Don’t be frightened of fish – be conscious of them – and do your research.
OK, so let’s face it, with fish, more is not necessarily better. Going hog-wild on the stuff and eating it daily – no matter how pristine your fish might be – is not healthy for you or our oceans, so manage your dose. And while threat of contamination is real, your mission is not to be frightened of fish, but to be conscious about the ones you put in your body. To navigate the wild world of fish in a way that supports both your body and the ocean, our go-to sources of aquatic wisdom include:
- The Monterey Bay Aquarium’s fantastic web site Seafoodwatch.org idiot-proofs the fish shopping process with a comprehensive list of the 50 must-avoid types of fish most commonly offered at your local supermarket. Download the app to make fish shopping a breeze.

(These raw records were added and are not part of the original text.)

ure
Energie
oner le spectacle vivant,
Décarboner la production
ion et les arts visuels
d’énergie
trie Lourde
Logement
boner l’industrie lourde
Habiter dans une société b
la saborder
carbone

- The Environmental Defense Fund’s Seafood Selector comprehensive site ranks the average mercury levels in hundreds of fish species, their ecological impact, and includes helpful recommendations on how often you should or shouldn’t partake.

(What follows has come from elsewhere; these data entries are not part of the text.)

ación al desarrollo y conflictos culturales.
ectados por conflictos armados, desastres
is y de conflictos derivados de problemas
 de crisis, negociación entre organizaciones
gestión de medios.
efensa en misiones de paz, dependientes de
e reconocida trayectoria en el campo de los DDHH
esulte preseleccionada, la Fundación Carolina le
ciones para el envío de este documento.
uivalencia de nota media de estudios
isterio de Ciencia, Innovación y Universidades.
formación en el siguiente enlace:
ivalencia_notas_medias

- The Vancouver Aquarium’s Ocean Wise 2020 Guidelists thousands of species of fish, with recommendations on sustainable versus unsustainable choices, harvest methods, regions, and fishery names.
- Also look for the seal of approval from the Marine Stewardship Council, a watchdog group that tracks catch methods, fisheries practices and monitors fish populations for over-fishing.

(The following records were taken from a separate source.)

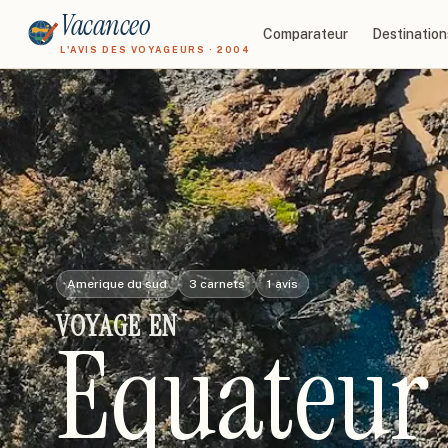
Vacanceo
Comparateur
Destination
L'AVIS DES VOYAGEURS · 2004
Amerique du sud
3
carnets
1
avis
VOYAGE
EN
Equateur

- When dining out, cross-check what’s on the menu against FishChoice.com, which verifies that the fish served at participating restaurants is sourced from sustainable fisheries.
Think small, think oily.
There is a lot to think about when buying and eating fish, but if you remember nothing else, smaller is better. Small, cold-water fish like sardines, anchovies, herring and mackerel are much safer to eat than large fish like tuna, bluefish, blue and striped marlin, grouper, swordfish or shark, which can grow to hundreds of pounds, accumulating more mercury and other toxins as they age. The little fish, by virtue of their smaller size (just a few ounces) and shorter lifespans don’t have the same accumulation problem – so always think small, and tuck into a fish-centric meal no more than 2 or 3 times a week. Other points to keep in mind:
- If you like your fish canned, always look for BPA-free cans, and if you have a choice, opt for sockeye or wild Alaskan salmon which delivers less mercury, and more omega-3s and vitamin D than canned tuna.
- Look for ‘pole and line-caught fish,’ a method which catches one fish at a time vs, the extremelydestructive ‘gill-net’ fishing that catches and kills just about every marine creature in its path.
- If a canned tuna is your thing, one serving a week is plenty, and stick to the smaller skipjack kind which has roughly three times less mercury that albacore. Click here for Greenpeace’s in-depth canned tuna guide.
- Last but not least, when it comes to shrimp, even though it is a small sea creature, avoid the imported shrimp at all costs, as it’s almost always farmed overseas in virtually unregulated, extremely unhealthy and ecologically destructive conditions.